Anthropic has closed a roughly $30 billion funding round that values the AI startup at about $380 billion, a deal that ranks among the largest private tech financings on record.
The company behind the Claude assistant said the round reflects surging demand from enterprises, even as public markets have grown more selective about which AI bets deserve premium valuations.
What this round says about AI capital flows
Anthropic said Thursday it raised $30 billion in a Series G round led by Coatue and Singapore sovereign wealth fund GIC, at a $380 billion post-money valuation.
CNBC reported the round included participation from D.E. Shaw Ventures, Dragoneer, Founders Fund, ICONIQ, and MGX, among others.
Anthropic also said the financing includes “a portion” of previously disclosed commitments from Microsoft and Nvidia, which had announced plans in November to invest up to $5 billion and $10 billion.
The scale is notable because mega-rounds of this size are exceptionally rare in venture funding.
CNBC called Anthropic’s financing the second-biggest private technology fundraising round ever recorded, behind OpenAI’s more than $40 billion round last year.
Anthropic is also leaning hard into a “growth with credibility” narrative.
The company said its annualized revenue has reached about $14 billion, up from roughly $10 billion in the prior year, and it highlighted a customer base skewed toward businesses rather than consumers.
“Claude is becoming increasingly essential to business operations,” CFO Krishna Rao told CNBC, adding that the fundraising reflects “overwhelming demand” from clients.
Read More: Goldman Sachs builds AI agents with Anthropic to automate core banking work
AI’s balance-sheet battle
The immediate competitive takeaway is optionality.
Anthropic said it plans to use the new capital to expand infrastructure, push research forward, and continue investing in enterprise products.
In practice, that kind of war chest can fund more compute, more model training runs, and more go-to-market muscle in a market where talent and infrastructure remain expensive.

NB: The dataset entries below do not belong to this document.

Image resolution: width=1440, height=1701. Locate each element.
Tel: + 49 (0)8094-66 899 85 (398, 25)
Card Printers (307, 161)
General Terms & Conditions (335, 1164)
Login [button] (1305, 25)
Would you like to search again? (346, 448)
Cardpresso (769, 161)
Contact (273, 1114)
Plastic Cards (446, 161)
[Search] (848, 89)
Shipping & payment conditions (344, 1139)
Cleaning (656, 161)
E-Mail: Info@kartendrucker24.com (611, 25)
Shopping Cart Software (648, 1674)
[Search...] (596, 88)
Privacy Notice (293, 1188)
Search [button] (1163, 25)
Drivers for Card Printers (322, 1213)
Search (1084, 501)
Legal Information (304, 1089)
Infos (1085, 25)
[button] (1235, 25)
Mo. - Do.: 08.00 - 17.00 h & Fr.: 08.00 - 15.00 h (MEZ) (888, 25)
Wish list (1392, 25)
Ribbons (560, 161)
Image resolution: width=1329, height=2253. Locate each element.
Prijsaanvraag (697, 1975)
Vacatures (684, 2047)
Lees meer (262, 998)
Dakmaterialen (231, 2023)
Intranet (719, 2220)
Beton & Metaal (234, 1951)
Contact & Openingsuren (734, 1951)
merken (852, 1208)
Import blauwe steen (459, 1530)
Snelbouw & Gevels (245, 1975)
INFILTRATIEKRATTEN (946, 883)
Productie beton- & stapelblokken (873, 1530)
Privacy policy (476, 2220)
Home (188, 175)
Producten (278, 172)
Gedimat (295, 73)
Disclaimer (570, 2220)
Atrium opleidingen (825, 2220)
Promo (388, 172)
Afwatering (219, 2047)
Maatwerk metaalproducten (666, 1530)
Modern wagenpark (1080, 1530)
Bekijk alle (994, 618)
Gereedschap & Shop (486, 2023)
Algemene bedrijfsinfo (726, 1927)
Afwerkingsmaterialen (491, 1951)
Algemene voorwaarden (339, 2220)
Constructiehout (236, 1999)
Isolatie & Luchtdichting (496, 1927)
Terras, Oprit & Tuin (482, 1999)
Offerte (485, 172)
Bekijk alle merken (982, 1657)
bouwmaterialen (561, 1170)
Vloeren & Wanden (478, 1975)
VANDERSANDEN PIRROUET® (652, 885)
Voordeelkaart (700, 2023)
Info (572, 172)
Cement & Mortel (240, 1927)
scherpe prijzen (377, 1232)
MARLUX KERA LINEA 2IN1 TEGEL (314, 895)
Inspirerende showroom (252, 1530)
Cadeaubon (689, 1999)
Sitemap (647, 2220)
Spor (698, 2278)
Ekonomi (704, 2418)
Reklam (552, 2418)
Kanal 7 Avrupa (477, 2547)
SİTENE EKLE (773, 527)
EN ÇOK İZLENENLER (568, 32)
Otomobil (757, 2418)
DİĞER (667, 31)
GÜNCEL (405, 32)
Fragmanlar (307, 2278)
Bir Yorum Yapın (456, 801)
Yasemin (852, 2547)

Anthropic’s leadership has been positioning the company as enterprise-first.
The round also raises the pressure on competitors to keep pace.
OpenAI is reportedly in talks with investors on a fundraising round that could reach around $100 billion, after it signed infrastructure deals worth $1.4 trillion last year.
Whether or not those numbers land exactly as floated, the direction is clear: the AI “arms race” is increasingly a balance-sheet contest as much as a product contest.
For investors, the more interesting question is what this does to the broader startup ecosystem.
A $380 billion private valuation for Anthropic signals that late-stage capital is still available in massive size, just not evenly distributed, and not necessarily to the typical SaaS or consumer-app playbook.
The next catalysts to watch are less about hype and more about execution: enterprise adoption, partnerships, and how quickly these labs can translate enormous spending into durable cash flows.